Editor's note: In the Human Factor, we profile survivors who have overcome the odds. Confronting a life obstacle -- injury, illness or other hardship -- they tapped their inner strength and found resilience they didn't know they possessed. This week we meet college junior Thomas McRae, who grew up in 22 different households, half of them foster homes.
(CNN) -- Finding stability in my life has been a problem.
I grew up on the 500 block of Lincoln Heights in Washington. When I was 1 month old, my mother abandoned me. She left me with a man whom I grew up to call my father.

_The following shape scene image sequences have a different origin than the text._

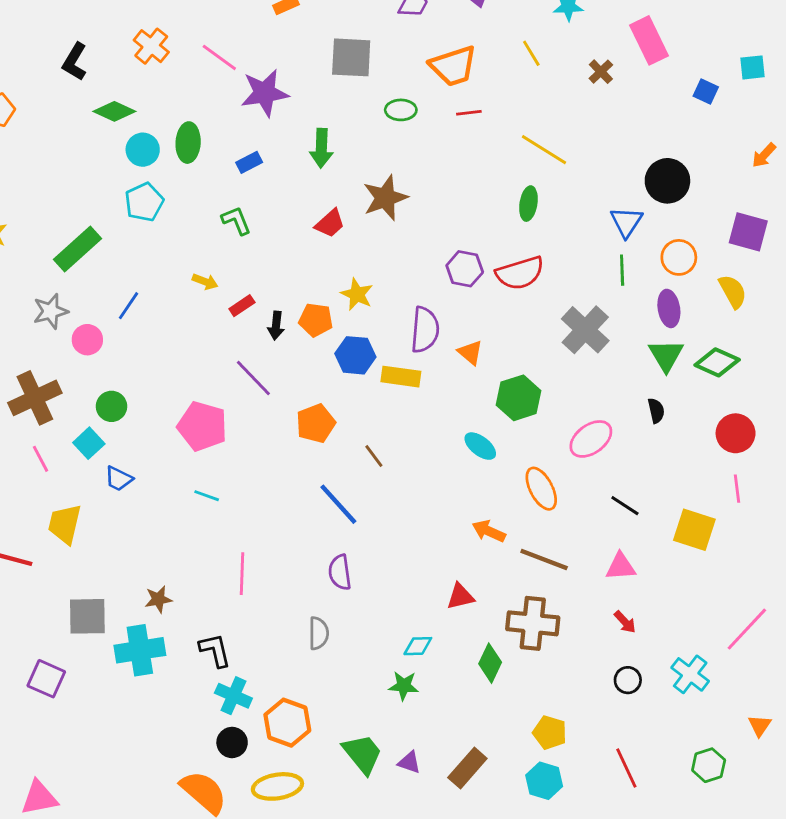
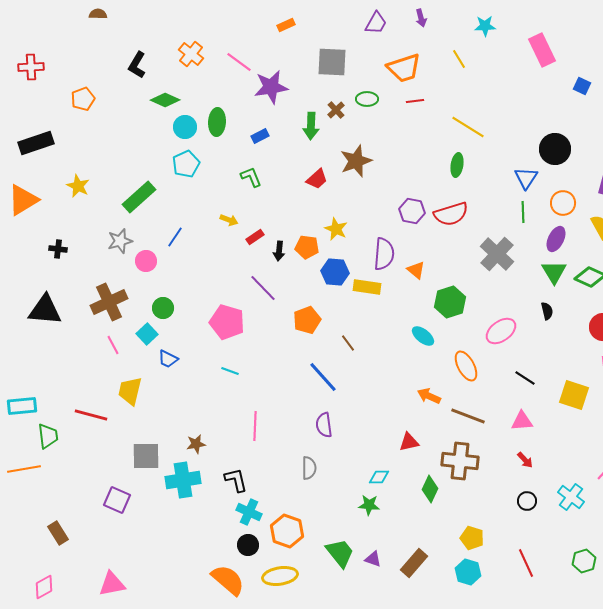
brown cross: (601, 72) -> (336, 110), moved
purple ellipse: (669, 308) -> (556, 239), turned 35

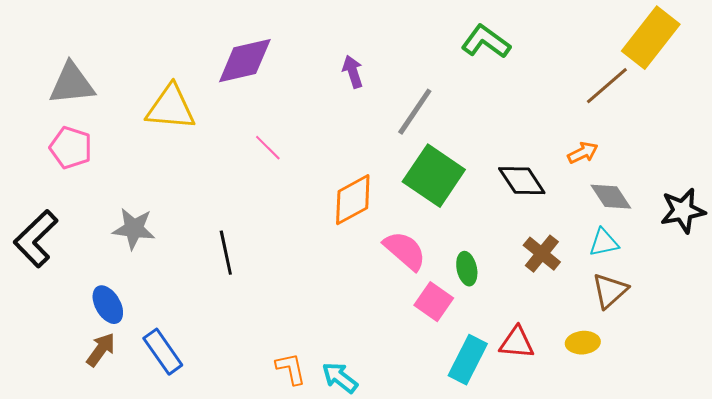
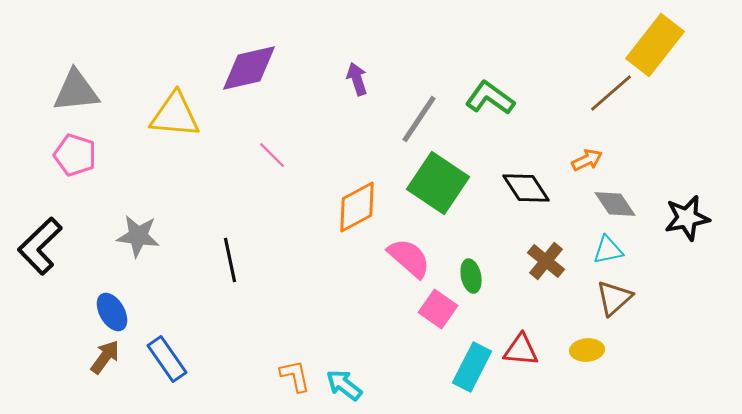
green L-shape: (486, 42) -> (490, 98), moved

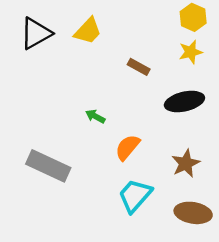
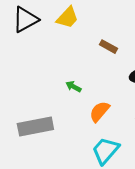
gray rectangle: (48, 166) -> (35, 127), turned -36

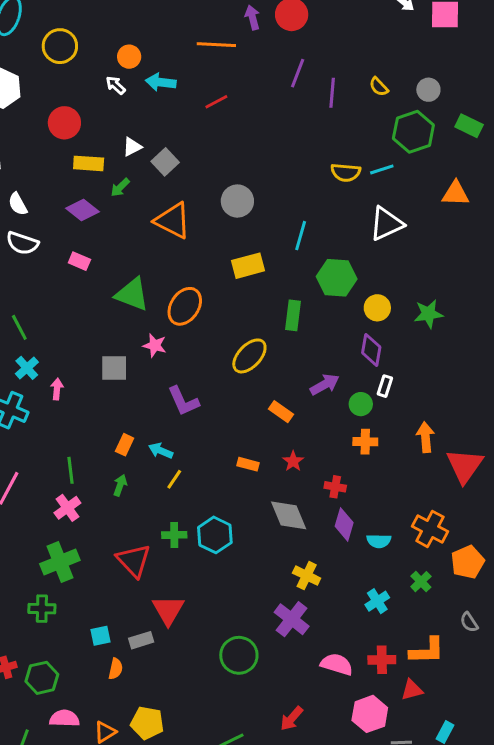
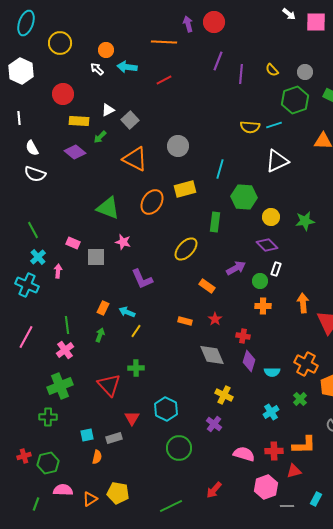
pink rectangle: (79, 261) -> (73, 243), moved
orange ellipse: (185, 306) -> (152, 202), moved
purple diamond: (371, 350) -> (267, 245), turned -55
cyan hexagon: (215, 535) -> (166, 409), moved
red triangle: (168, 610) -> (132, 418), size x0.7
purple cross: (292, 619) -> (214, 424), size x0.7

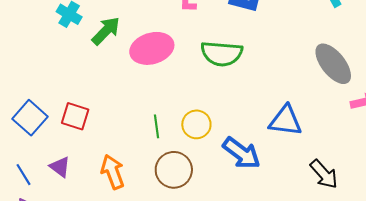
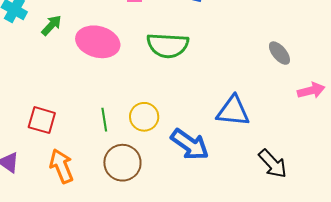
green arrow: (106, 31) -> (51, 25), size x0.7
pink ellipse: (152, 48) -> (98, 42), turned 33
gray ellipse: (333, 64) -> (279, 53), size x0.6
red square: (75, 116) -> (42, 120), moved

I was left with this man so that he could take care of me. Instead, he paid other people to take care of me. He came around as much as he could to spend quality time with me, whether it was going to a park, going out for dinner or reading at the library. He tried with all his might to be there for me.
But I soon began living in a real nightmare.
My childhood was rough. Oftentimes I felt alone, depressed. I even battled with thoughts of committing suicide because I felt no one really cared for me.
There were nights when I ran away from the homes that had taken me in. I would go for walks and just cry because I didn't understand what I did wrong to deserve this childhood.
When I was 10, I began to receive negative vibes about my living situation. I called my father and asked if he could pick me up and remove me from the home in which I was staying.
The next day, my nightmare became a reality. I was shot. As I slept on the couch, my caretaker's grandson discharged a 12-gauge shotgun. The pellets fired through the wall and accidentally hit me in my spinal cord and right shoulder.
All of a sudden, I couldn't really move my right shoulder.
I thought my life would be over soon. This is not what I wanted. I sat there bleeding, convinced that my time on earth would be cut short.
My surroundings led me to think that I would become a victim of my own nightmare. I believed that this was the last day of my life because I couldn't survive the way I was living.
Thankfully, I made it to hospital, and even though I was fading in and out, I survived.
During my time in the hospital, I had to learn to walk again and move my right shoulder, which was temporally paralyzed.
I was discharged from the hospital and sent to live with someone else who my father thought was able to take care of me.
Two weeks after staying in that household, I was placed in the District's foster care system. I was labeled a neglect case.
Even though I was finally getting help, I felt even more alone after being taken away from my father. Years later, my mother would be found, only to turn down the opportunity to take custody of me.
Two years after I was shot, the only person who ever cared for me died of cancer. At that moment, I lost the one person who meant the world to me, my father, Thomas McRae Sr. A DNA test later proved that the man that I thought was my father really wasn't.
Eventually I would be placed at the Boys Town group home in Washington under the leadership of Hubert and Chauna Geter, who revealed to me what the meaning of true love, patience and nourishment truly means.
Because of their support I began to see the light at the end of the tunnel.
I lived in a total of 22 households before I was adopted by my close friend's mom, Joi Morris. That's when I knew that everything in my life was supposed to happen. I realized that you have to go through hell to find heaven.
This summer, I had the pleasure of interning on Capitol Hill under Sen. Ben Cardin of Maryland for the Congressional Coalition on Adoptions Institute's Foster Youth Internship Program. For the first time in my life, I spent two months around people who had battled what I battled and was overcome by their testimony.
Now I want to share my experiences with the world and help out anyone who is, or was, like me. I also feel the responsibility to give back to the city that birthed me, Washington, and I vow to do exactly that.